A quote from the aforementioned Ashes to Ashes:
Artificial intelligence.
Sounds like something froma science fiction movie? Sure, but it is also military-industrial jargon that you might encounter any Sunday in the L.A. Times classifieds under “Scientific Help Wanted.” Artificial intelligence is the newest of the growth and glamour technological pursuits of our spave-ages society–mostly in military applications at the present state of development, but it has already crept into various private enterprises. The very term implies that more is under contemplation than mere data-mashing, which is mainly what a computer does; it suggests some sort of silcone brain that can reason both deductively and inductively, make decisions and execute them–the real-life equivalent of the old (ten years ago, I guess, is old by present standards) science fiction themes concerning the domination of mankind by monster computers.
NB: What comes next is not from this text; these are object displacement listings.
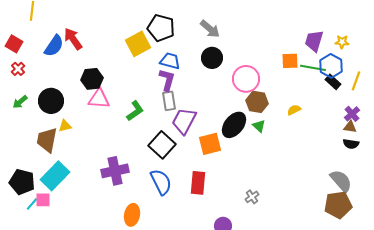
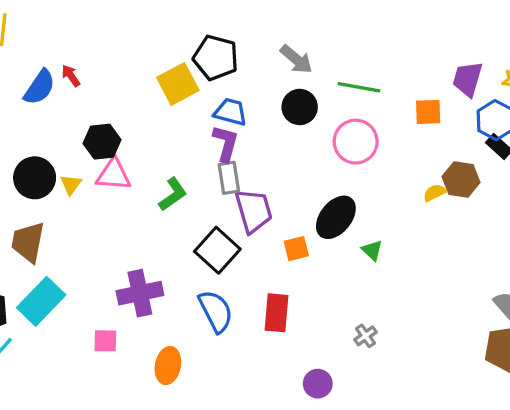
red arrow: (73, 39) -> (71, 76), size x0.6
green line: (313, 68) -> (359, 87), moved
brown hexagon: (257, 102) -> (461, 179), moved
purple trapezoid: (184, 121) -> (254, 211), turned 136
yellow triangle: (65, 126) -> (71, 184), moved, turned -40
green triangle: (259, 126) -> (372, 250), moved
orange square: (210, 144) -> (296, 249), size x0.7
pink square: (43, 200) -> (105, 341), moved

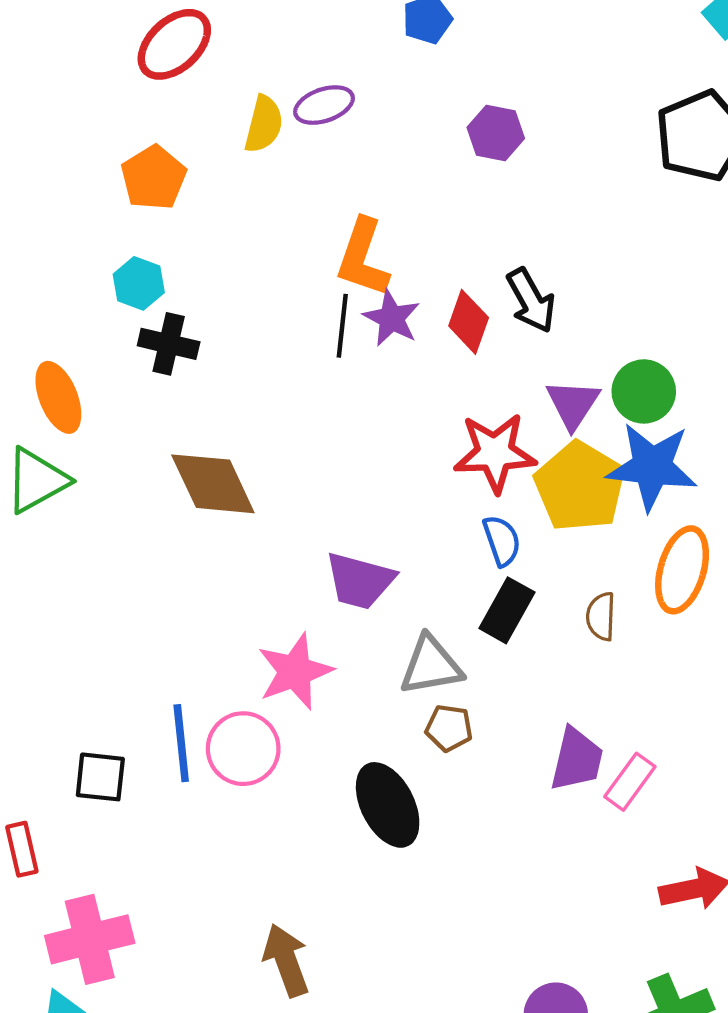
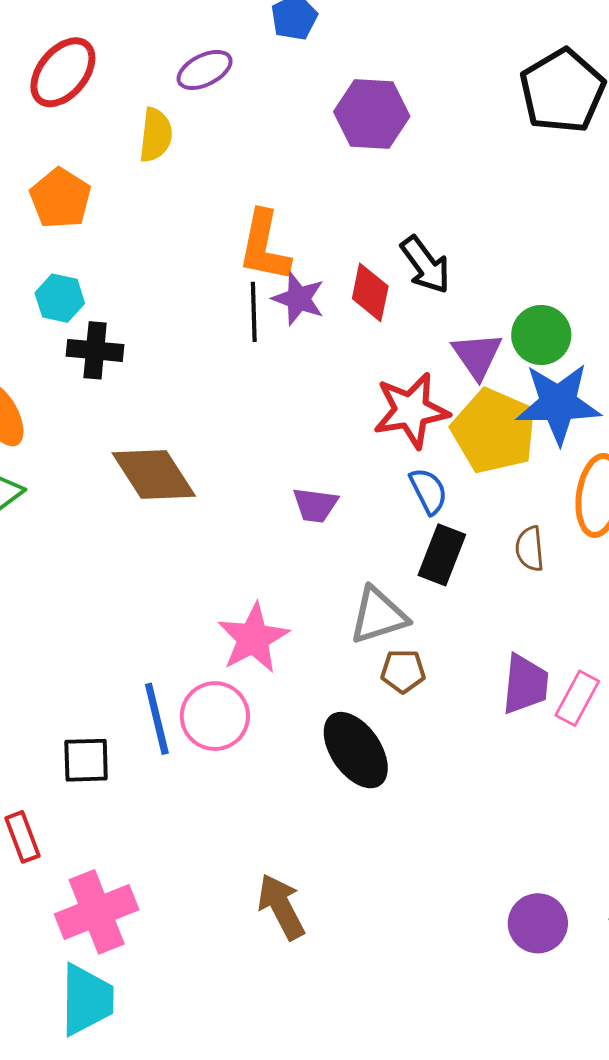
purple ellipse: (324, 105) -> (205, 70), moved
purple hexagon: (496, 133) -> (372, 114), size x1.4
purple trapezoid: (360, 581) -> (315, 505), moved, size x0.7

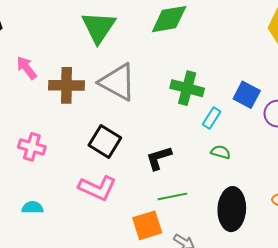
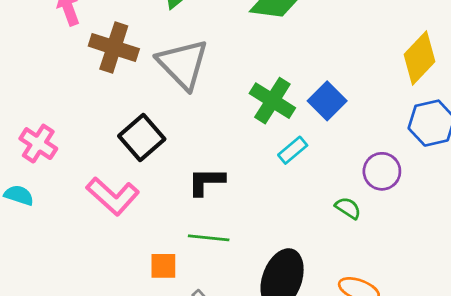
blue square: (247, 95) -> (327, 101), moved
pink cross: (32, 147) -> (38, 144), moved
green semicircle: (221, 152) -> (348, 208), moved
orange square: (147, 225) -> (163, 266), size x0.7

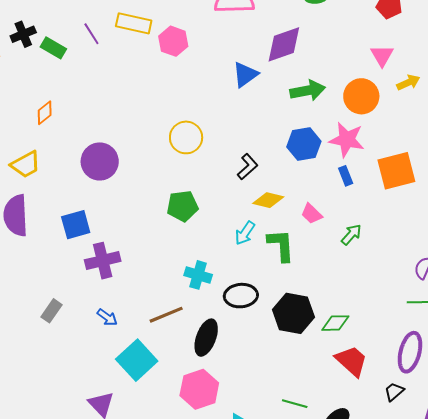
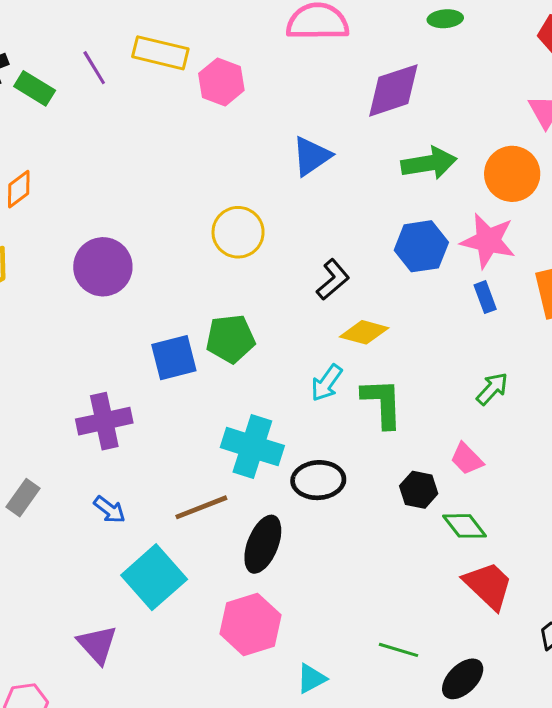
blue triangle: (245, 75) -> (312, 156), moved
pink trapezoid: (312, 214) -> (467, 459), moved
blue square: (76, 225) -> (174, 358), moved
cyan cross: (198, 275) -> (252, 447), size x1.4
black hexagon: (293, 313) -> (419, 490), moved, size x0.6
green diamond: (335, 323) -> (464, 526), turned 52

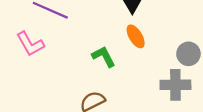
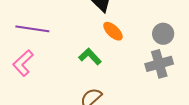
pink L-shape: (30, 44) -> (23, 63), turned 92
But I digress. I was trying to make the point that our highly complex society of today is being managed, in most parts that really count, by computer technology and “artificial intelligence.” A lot of the chaos that erupts in our personal lives, and in our personal interactions with a computer-managed society, is caused when an individual or action does not match some mathematical model that is attempting to orchestrate the social conventions in a given sphere of activity.
It sounds like he’s lamenting the state of the Internet today.
But he published it in 1986, before the Internet was widely adopted.